Another fouled-up case happened on the Mexican side, where the FBI is supposed to closely collaborate. According to other documents leaked to me, Mexican immigration officials in April 2021 caught a watch-listed Yemeni named Ahmed Mohammed Ahmed just as he was about to cross into Del Rio, Texas.
Mexico did end up deporting him after the FBI-Mexico station presumably finished. But in July 2021, a moment when the border was swamped on both sides, the Yemeni came back. Rather than deport Ahmed, as I reported, the Mexicans simply let him go to clear out detention centers. A Be On the Lookout went to law enforcement along the U.S. border, which I have. It’s unclear if American law enforcement ever found him.

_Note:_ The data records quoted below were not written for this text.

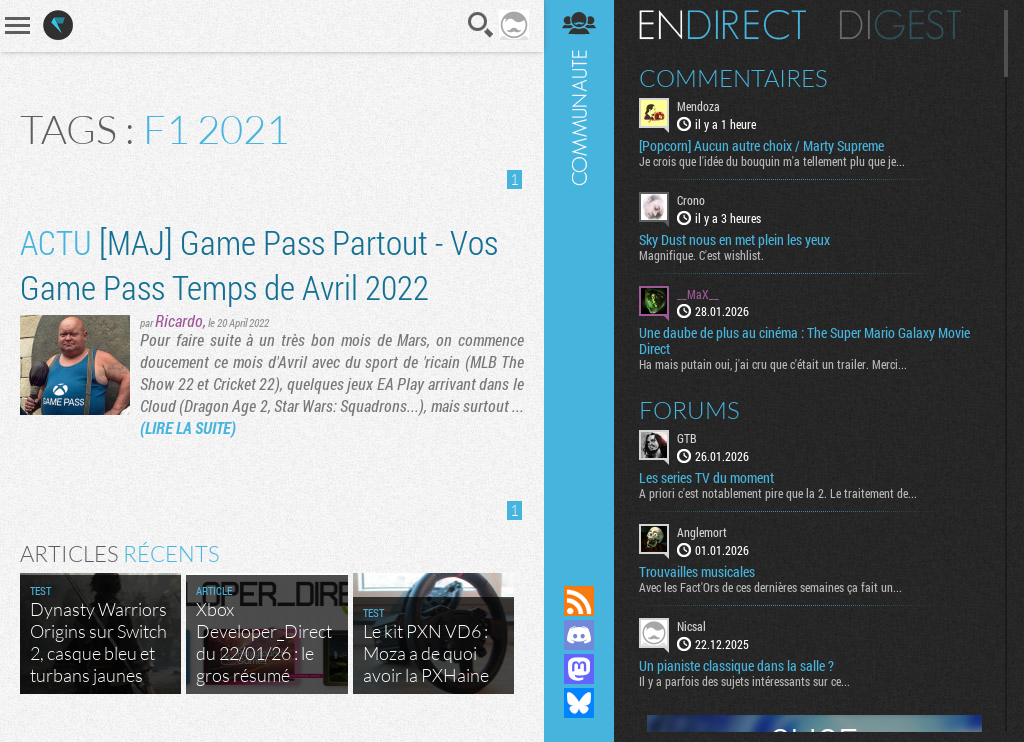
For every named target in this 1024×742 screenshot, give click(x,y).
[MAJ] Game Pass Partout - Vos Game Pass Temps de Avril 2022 (259, 264)
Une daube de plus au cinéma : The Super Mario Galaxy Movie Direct (804, 341)
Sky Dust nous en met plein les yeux (734, 240)
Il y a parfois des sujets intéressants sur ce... (744, 681)
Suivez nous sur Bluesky (579, 703)
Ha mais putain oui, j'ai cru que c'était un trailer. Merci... (773, 364)
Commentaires (733, 78)
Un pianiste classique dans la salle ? (736, 666)
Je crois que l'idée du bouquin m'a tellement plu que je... (772, 161)
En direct (722, 25)
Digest (900, 25)
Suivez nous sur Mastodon (579, 669)
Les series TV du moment (706, 478)
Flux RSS (579, 601)
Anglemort (702, 532)
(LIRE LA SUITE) (188, 427)
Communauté (579, 273)
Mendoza (698, 106)
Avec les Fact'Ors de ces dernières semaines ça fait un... (770, 587)
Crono (691, 200)
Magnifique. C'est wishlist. (701, 255)
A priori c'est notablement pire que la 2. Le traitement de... (778, 493)
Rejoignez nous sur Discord (579, 635)
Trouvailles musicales (697, 572)
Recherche (481, 25)
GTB (687, 438)
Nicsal (691, 626)
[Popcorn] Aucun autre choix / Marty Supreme (761, 146)
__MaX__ (698, 294)
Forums (689, 410)
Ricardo (179, 320)
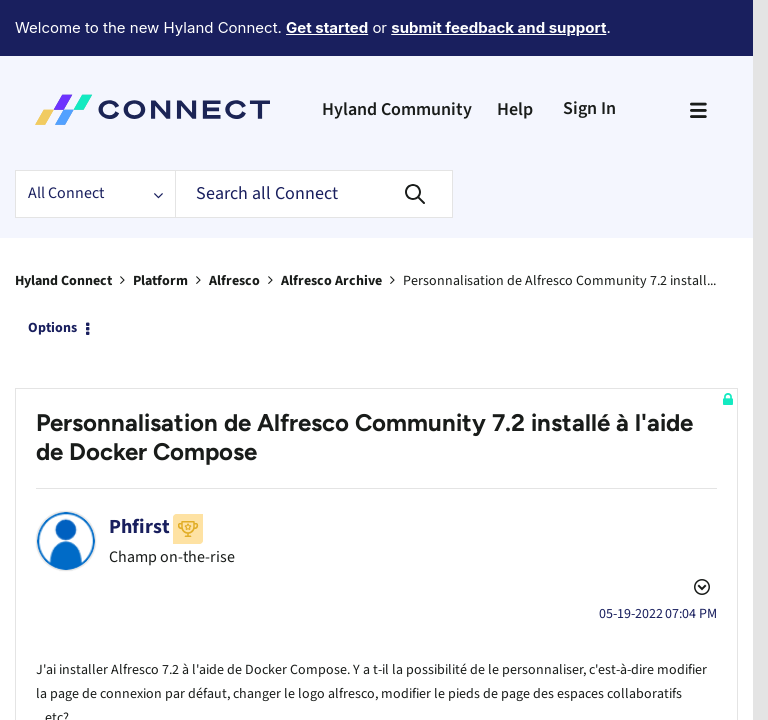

Now comes the Shihab case. America’s covert border war was working pretty well for all of its years in operation, keeping the nation safe. But all bets are off now. The risk is elevated with an uncontrolled mass migration crisis that was clearly started by Biden administration policies. The best way to reduce the threat is by ending the crisis, but that doesn’t appear to be a Biden administration goal at the moment.
So in the meantime, America’s homeland security apparatus will need to cope, recover its footing immediately and find ways to still operate effectively through the fog of border chaos to reverse this rapidly elevating threat.